In the state remedies system, debt secured by personal property and fixtures is largely governed by a state's version of Article 9 of the Uniform Commercial Code, known in California as Division 9 of the California Uniform Commercial Code. In these materials we refer generally to sections of the Uniform Commercial Code (through the notation "U.C.C." followed by a section number). All states have adopted Article 9. Thus, consistent with one of the expressed purposes of the Uniform Commercial Code, much of the law here is uniform throughout the country. (As of January, 2000, some states have adopted and other states are considering adoption of Revised Article 9, to become effective July 1, 2001. Anticipating its uniform or near uniform adoption, these materials focus on Revised Article 9.) Bear in mind, however, that most states have adopted some non-uniform amendments to the uniform version and that case law interpreting even uniform provisions may vary among jurisdictions. From time to time we refer to non-uniform amendments, particularly those adopted in California. Moreover, all states have adopted "certificate of title" legislation governing some aspects of security interests in mobile goods, such as automobiles. In addition, many states have adopted legislation that affords to consumer debtors greater protections against secured creditors than those afforded by Article 9. See U.C.C. 9-201(b),(c). Portions of some federal legislation (such as legislation governing aircraft or legislation governing copyright) and some federal regulation partially pre-empts Article 9. See U.C.C. 9-109(c)(1) and Official Comment 8 to U.C.C. 9-109.
Efforts to make uniform the state law which governs real property secured debt have failed. Instead, each state's real property security law reflects its own peculiar mix of legislation and common law, pre-empted, in a few instances, by federal legislation. These materials are being designed with several templates to enable the instructor to select for student consideration the real property law of one of several jurisdictions. Your instructor's choice of law governing real property secured debt is indicated by the name of the template displayed on the home page of these materials. However, the themes and issues considered in these materials are common to every jurisdiction; by exploring those themes and issues in the context of the law of one jurisdiction, you should be able to recognize and research the resolution of issues in other jurisdictions.
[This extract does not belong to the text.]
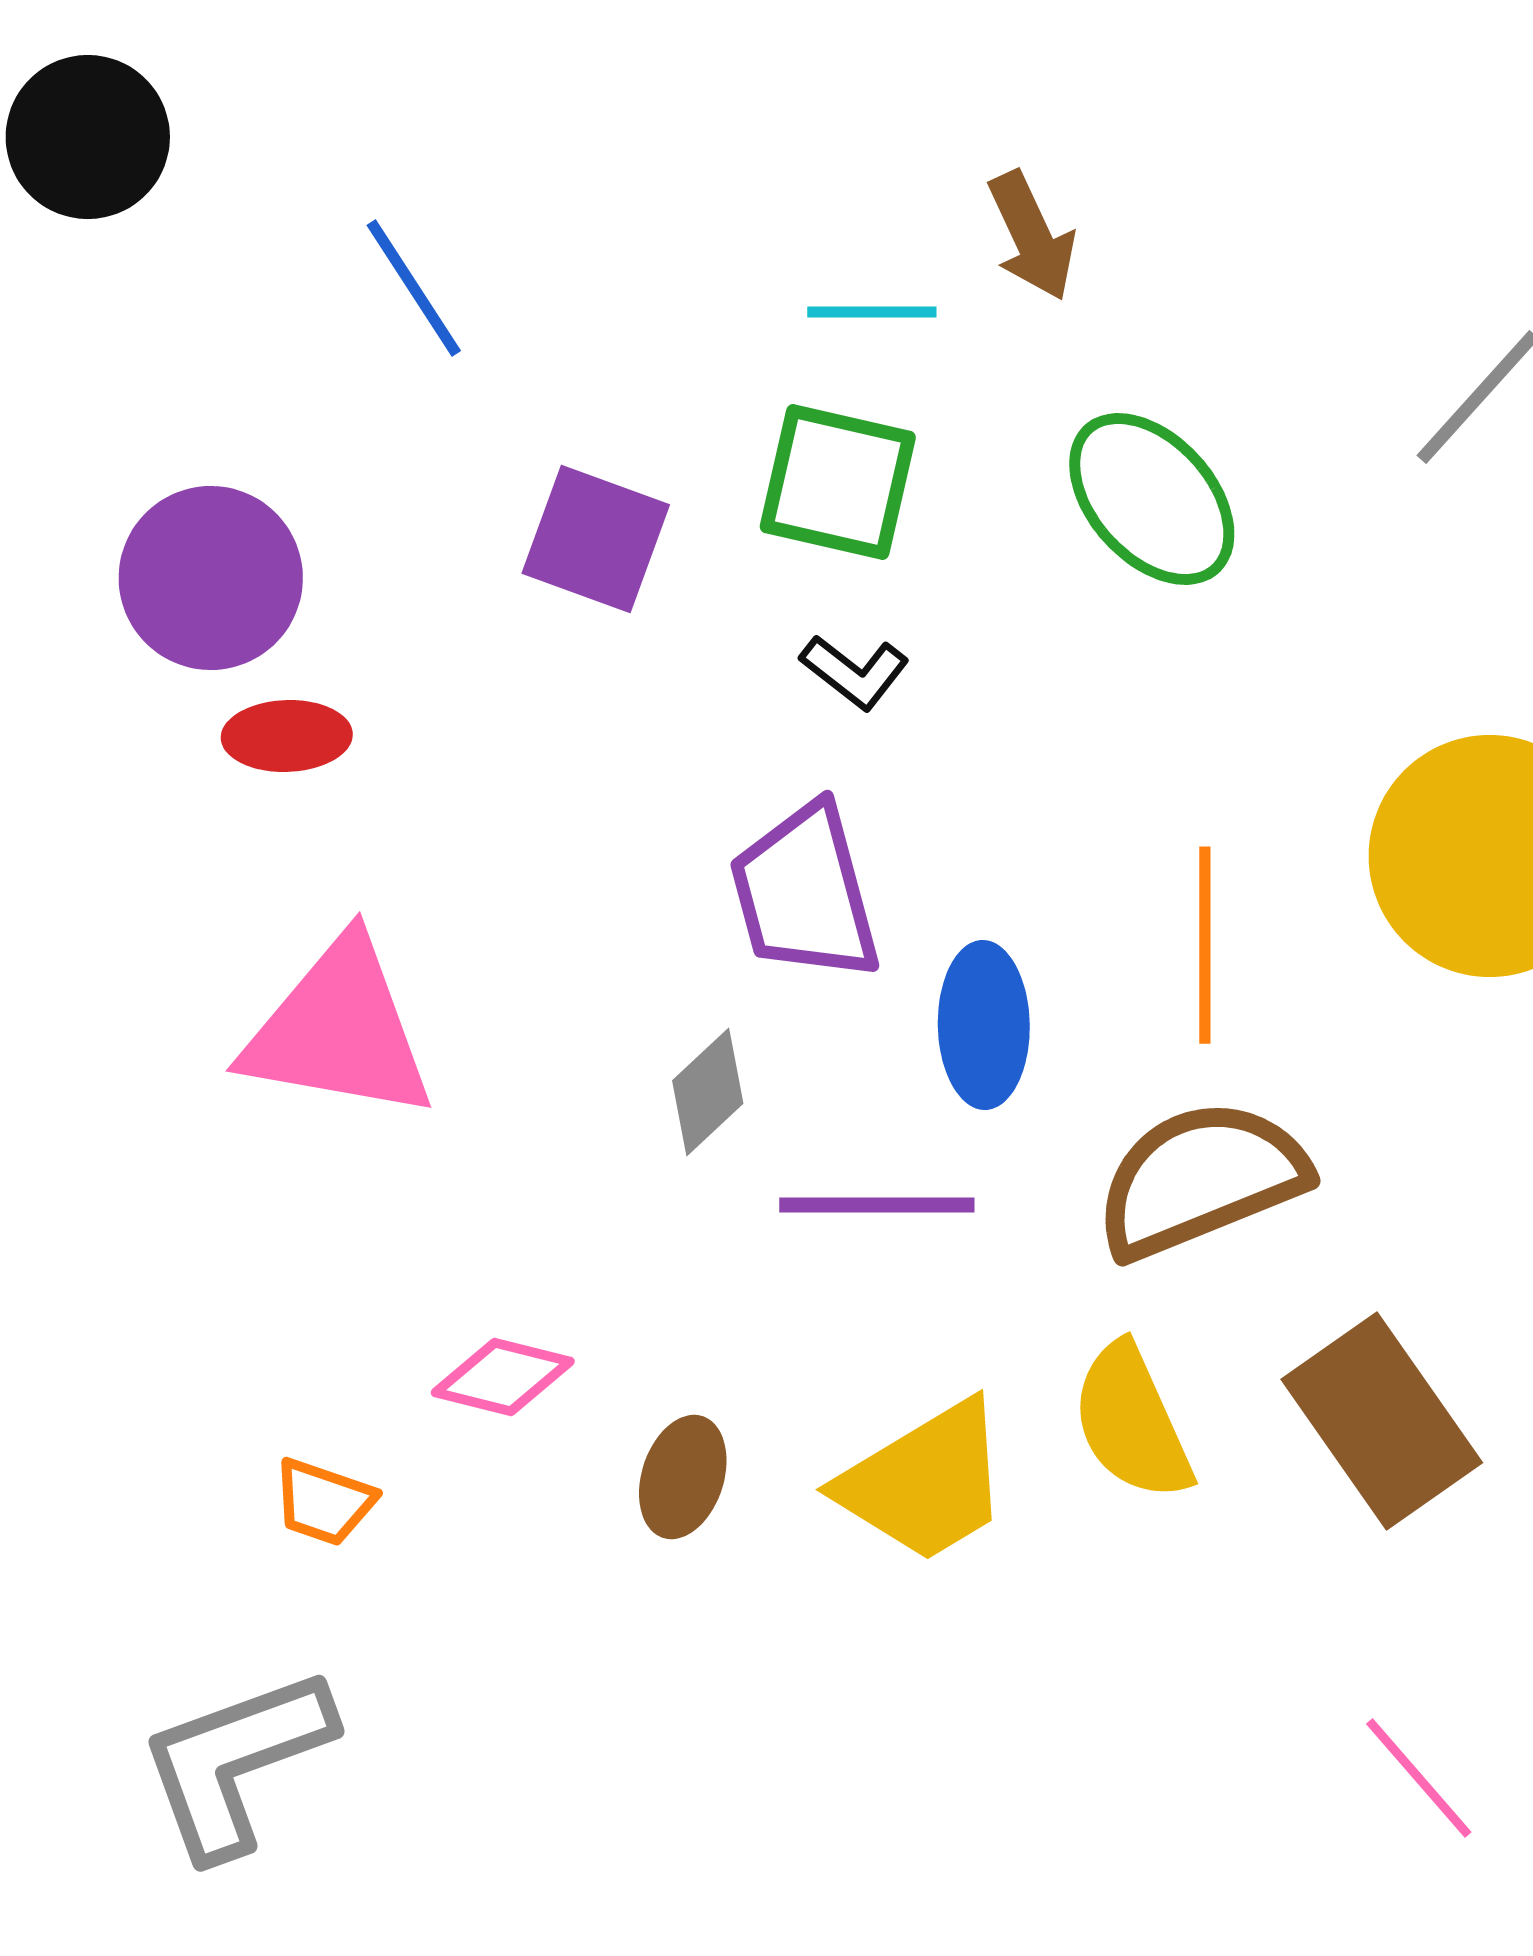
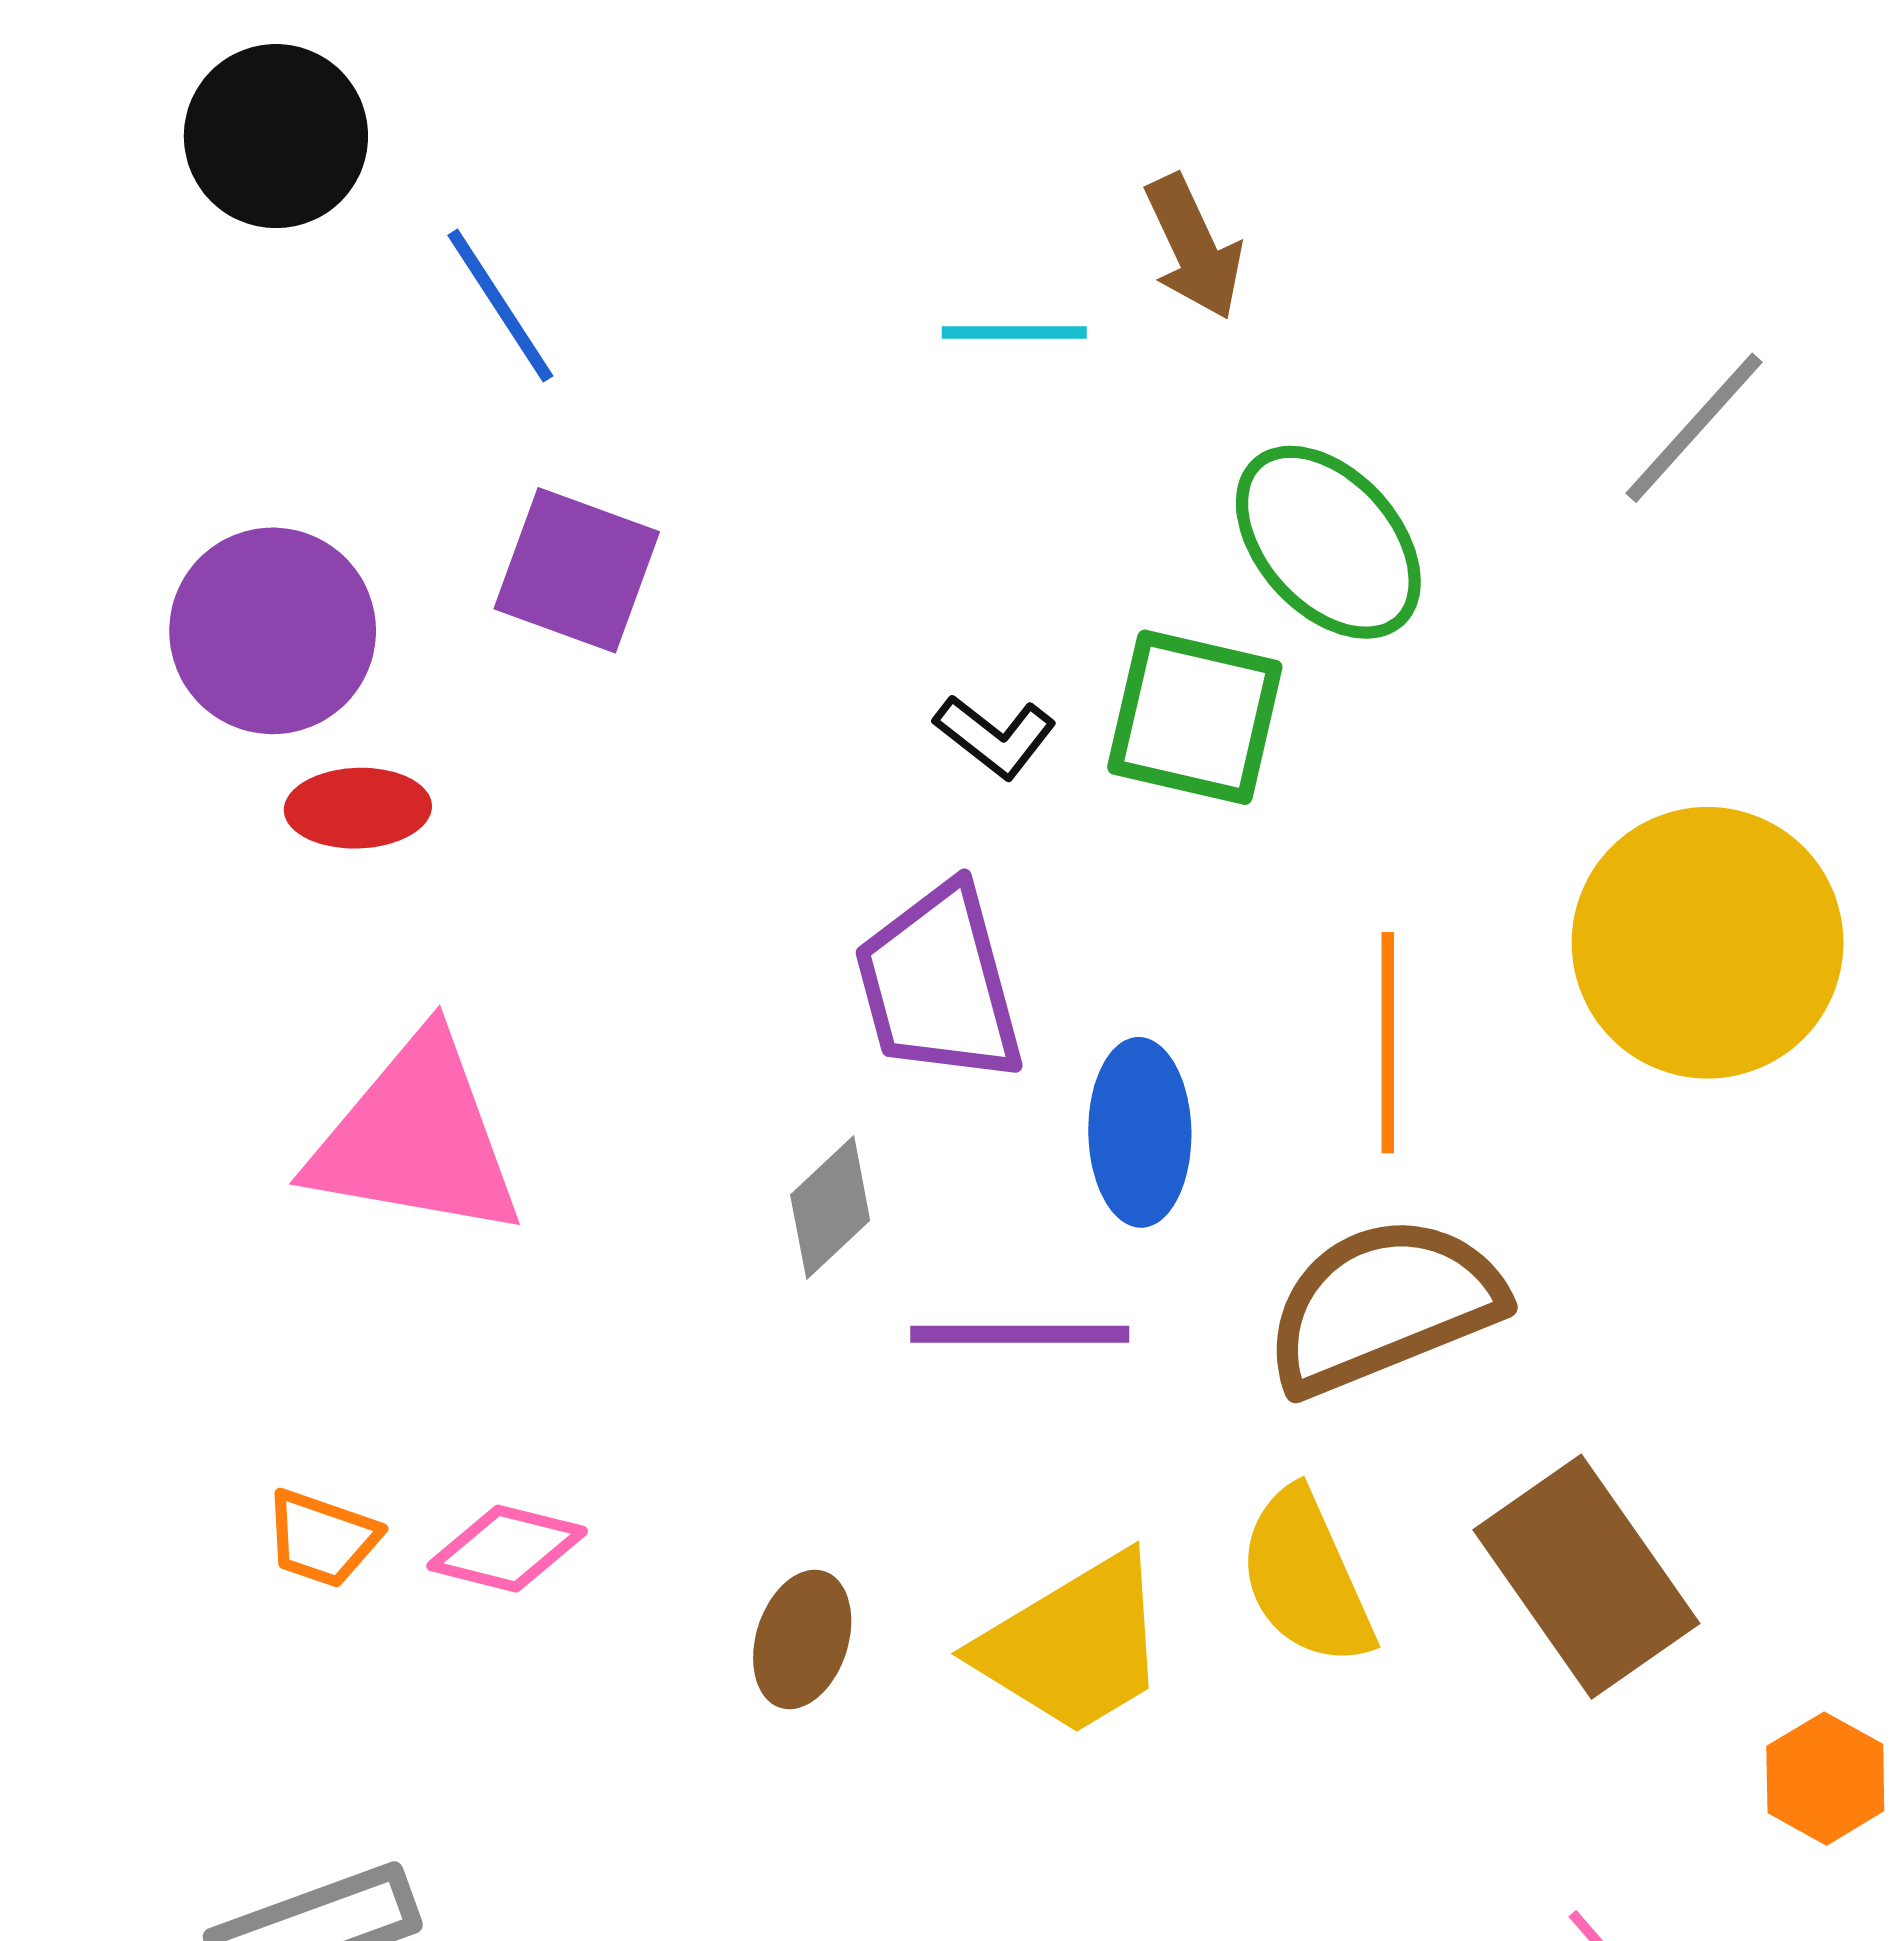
black circle: (88, 137) -> (276, 136), moved
green square: (838, 482) -> (1195, 717), moved
purple square: (596, 539) -> (577, 570), moved
pink diamond: (503, 1377) -> (507, 1549), moved
orange trapezoid: (324, 1502) -> (322, 1538), moved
When the bankruptcy system is invoked, federal bankruptcy law governs. That law consists of federal legislation (Title 11 of the United States Code, known as the Bankruptcy Code, together with some portions of Title 18, Crimes and Criminal Procedure, and Title 28, Judiciary and Judicial Procedure) and the federal common law interpreting and applying that legislation. However, as we shall see, the Bankruptcy Code partially defers to state law on some important issues, including the validity, enforceability and priority of liens.
You will therefore be encountering a wide variety of primary sources in these materials: state legislation, both uniform and non-uniform, some general and some focused on consumer debtors; federal legislation, some pre-empting the state law that would otherwise operate in the state remedies system and some governing only in the case of bankruptcy; federal regulations; state common law, both interpreting state legislation and developing principles where no legislation governs; and, federal common law, primarily that which interprets provisions of the Bankruptcy Code.